Jane Haining, the only Scot to be honoured at the Yad Vashem Holocaust memorial in Israel for protecting Jewish girls, was the matron at the Scottish Mission boarding school between 1932-1944.
It is likely she met the Forrai family before she was arrested in April, 1944 and taken to Auschwitz in Nazi occupied Poland where she died around three months later.
Miss Forrai said: "My great-grandfather was a medical researcher and moved to Scotland before the war broke out.
"He was trying to get his family over but it was very difficult.
"My granddad and his brother were on the same passport as their mum and she was given the choice of leaving without the boys but she decided to stay with them and they were trapped in Hungary.
"The family were rounded up and moved in with my great-grandmother in a yellow star flat in Budapest where they lived with 12 other people.
"The boys and my great uncle were forced into slave labour and cleared up the rubble from bombed out buildings.
"My great-grandmother did not know if they would be coming home at night."
Miss Forrai said food was very scarce in the ghetto.
"My granddad told me that they often only had one egg and some flour between the three of them to eat," she added.
"They managed to avoid being rounded up and secured protection from the Scottish Mission somehow and survived until the end of the war."
Miss Forrai said her grandfather did not speak a word of English when he first went to school in Inverness but soon learned the language and thrived.
He became a British citizen, studied medicine at a Scottish university and became a GP, moving back to Inverness where he met his wife, Eileen.
After completing national service in Germany, the couple moved to Durham in north-east England and then to London where he spent most of his career as a GP.
Miss Forrai, who lives in Essex, said: "As a Christian, I think it is fantastic that people in the Scottish Mission were still there helping people, despite the unimaginable horrors of war all around them.
"They stood firm and took in those desperately in need and protected them.
"I feel so very grateful because if they didn't, my family could have quite easily been shipped off to Auschwitz or shot and I would not be here."

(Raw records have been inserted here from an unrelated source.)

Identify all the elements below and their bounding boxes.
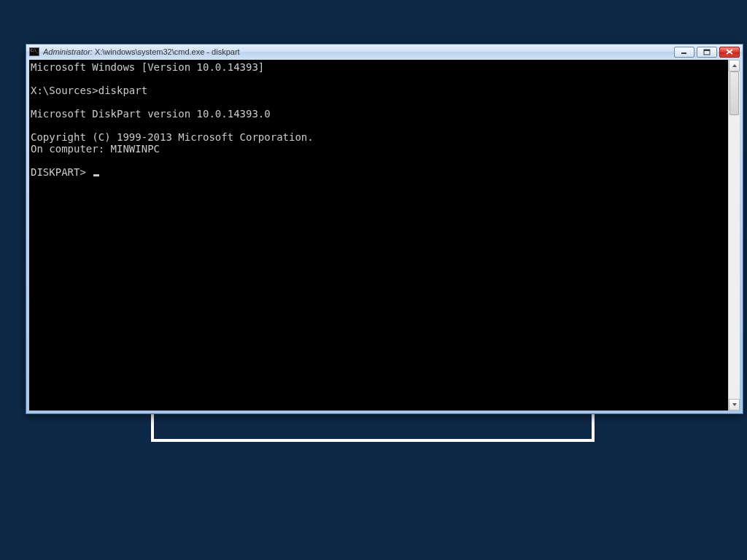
svg-rect-0 — [681, 52, 686, 54]
titlebar[interactable]: Administrator: X:\windows\system32\cmd.e… — [26, 44, 743, 59]
title-path: X:\windows\system32\cmd.exe - diskpart — [95, 47, 240, 56]
close-icon — [726, 49, 733, 55]
maximize-icon — [703, 49, 711, 55]
minimize-icon — [681, 49, 688, 55]
chevron-up-icon — [732, 63, 738, 68]
title-prefix: Administrator: — [43, 47, 95, 56]
cmd-window: Administrator: X:\windows\system32\cmd.e… — [26, 44, 743, 414]
scroll-up-button[interactable] — [729, 60, 740, 71]
close-button[interactable] — [719, 47, 740, 58]
window-controls — [674, 47, 740, 58]
window-title: Administrator: X:\windows\system32\cmd.e… — [43, 47, 674, 56]
client-area: Microsoft Windows [Version 10.0.14393] X… — [29, 60, 740, 411]
terminal-output[interactable]: Microsoft Windows [Version 10.0.14393] X… — [29, 60, 728, 411]
scroll-down-button[interactable] — [729, 399, 740, 411]
chevron-down-icon — [732, 402, 738, 407]
terminal-prompt: DISKPART> — [31, 166, 92, 178]
scroll-thumb[interactable] — [729, 71, 739, 115]
minimize-button[interactable] — [674, 47, 694, 58]
vertical-scrollbar[interactable] — [728, 60, 740, 411]
scroll-track[interactable] — [729, 71, 740, 399]
svg-rect-2 — [704, 50, 710, 51]
terminal-cursor — [93, 174, 99, 176]
maximize-button[interactable] — [697, 47, 717, 58]
cmd-icon — [29, 47, 39, 56]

The Church of Scotland has had a presence in Budapest for 180 years and the Scottish Mission School was located in a building next door to St Columba's Church and is now a state school.
According to a book about Miss Haining, who grew up in Dunscore near Dumfries, staff saved "many" Jews by helping them emigrate to Britain.
Author Mary Miller wrote: "Jewish refugees from countries swallowed up by the Nazis were pouring into Budapest, still believing the situation of Jews to be less life-threatening in Hungary than in the surrounding countries.
"At Budapest, the appeals for assistance have been so numerous that queues have lined up at the Mission building.
"They (staff) believed by then that the only way to save the Jews was through emigration, and by February 1939 the Mission was putting on courses in farming, cattle breeding and other subjects to help refugees to get jobs abroad."